When a split occurred in CORP, two spokespeople -- Valerie Scott and Alexandre Highcrest -- left, taking the CORP name with them, and Danny became a member of SWAT (Sex Workers Alliance of Toronto). He was active in CASH (Coalition Advocating Safer Hustling) and he raised a few eyebrows (including my own) with his confrontational antics at the first CASH conference. In Toronto's NOW Magazine, Gerald Hannon described Danny as "an outrageous presence at sex-workers conferences and AIDS conferences the world over." At one AIDS conference, Danny and Valerie Scott made a simple statement about AIDS by soliciting the other participants -- lecturers, researchers, and others -- offering them "safe sex for sale." While Danny was one of our movements' more innovative and accomplished political hacks, he didn't just toe the party line.

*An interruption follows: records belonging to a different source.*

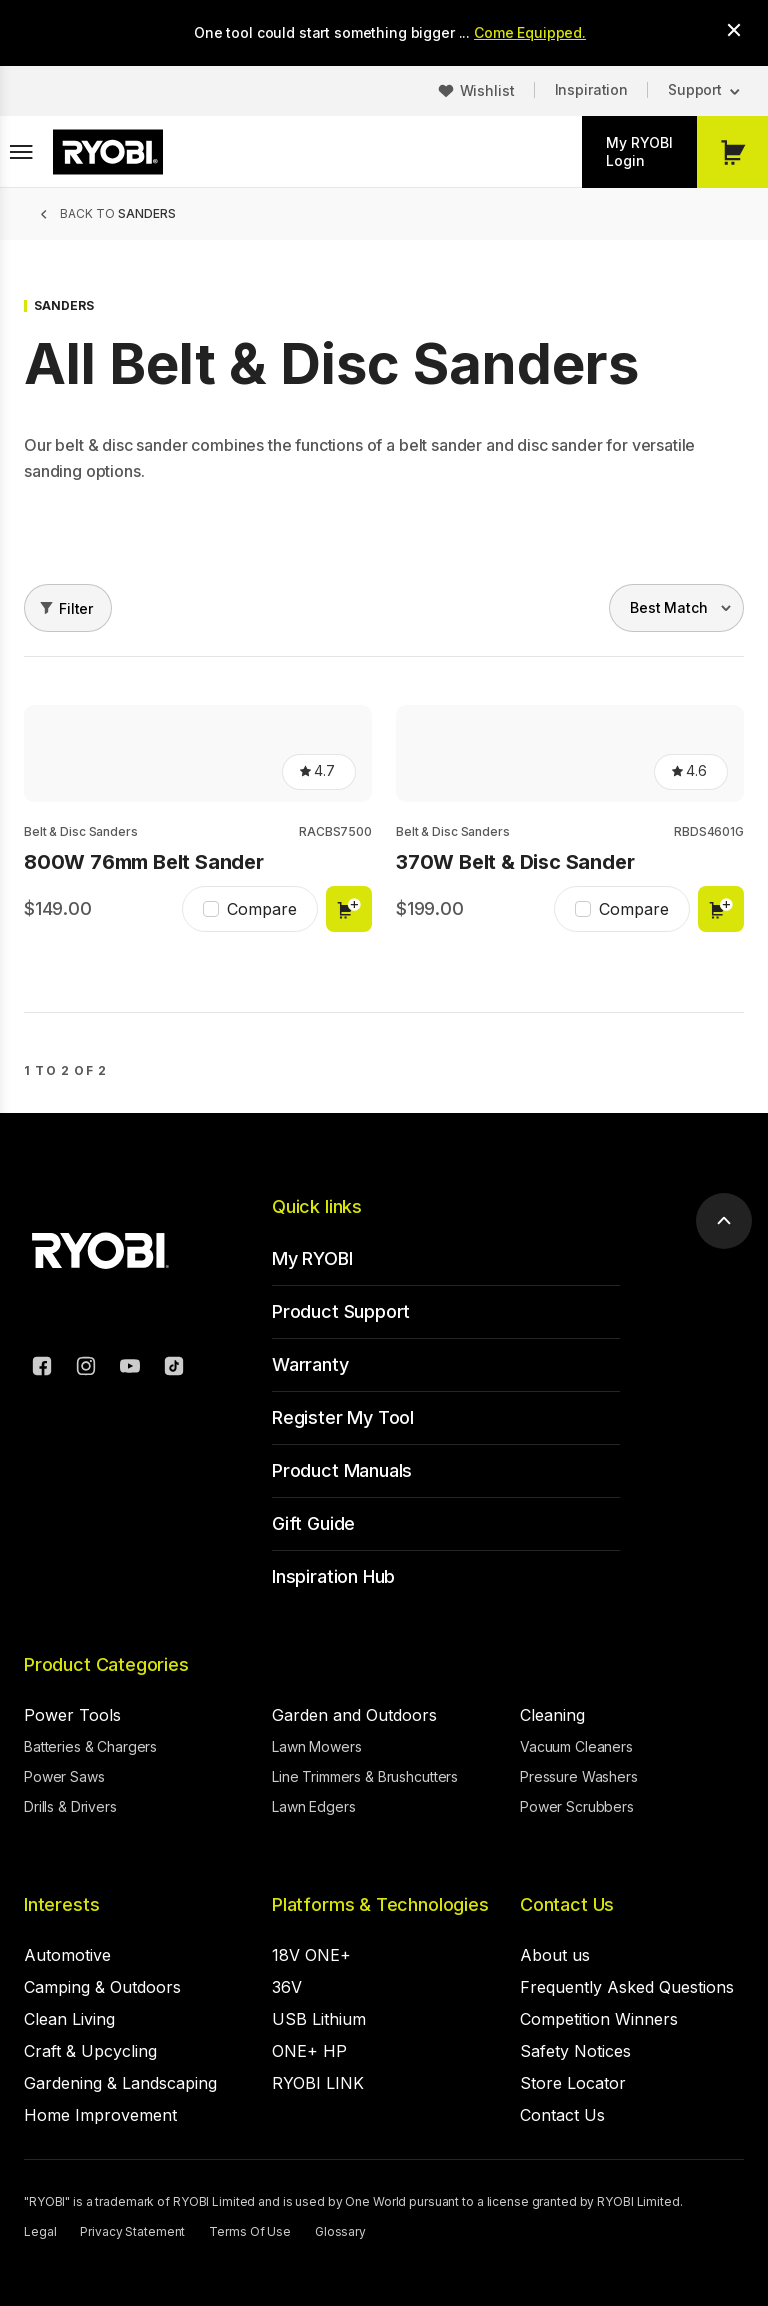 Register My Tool (343, 1417)
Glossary (340, 2231)
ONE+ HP (309, 2051)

When I sent him a copy of a satirical attack on a group of spiritually inclined hookers (referred to as the "New Age Old Bags") he wrote to tell me that he "loved it" -- and spared me the lectures about ageism.
Still, Danny believed firmly in political solutions -- whether addressing the problems of prostitutes or of a nation. When we first met, he told me about his mother's French-Canadian ancestry. Naturally, our conversation turned to Quebec. Danny's response was a surprise. He told me that if the province of Ontario (where he was born) could separate from the rest of Canada, "we would be a powerhouse of a nation because we wouldn't have all those other provinces to support." In December, Danny enacted a similarly unexpected secession, and left us all -- voluntarily. But his contributions, which are countless, remain.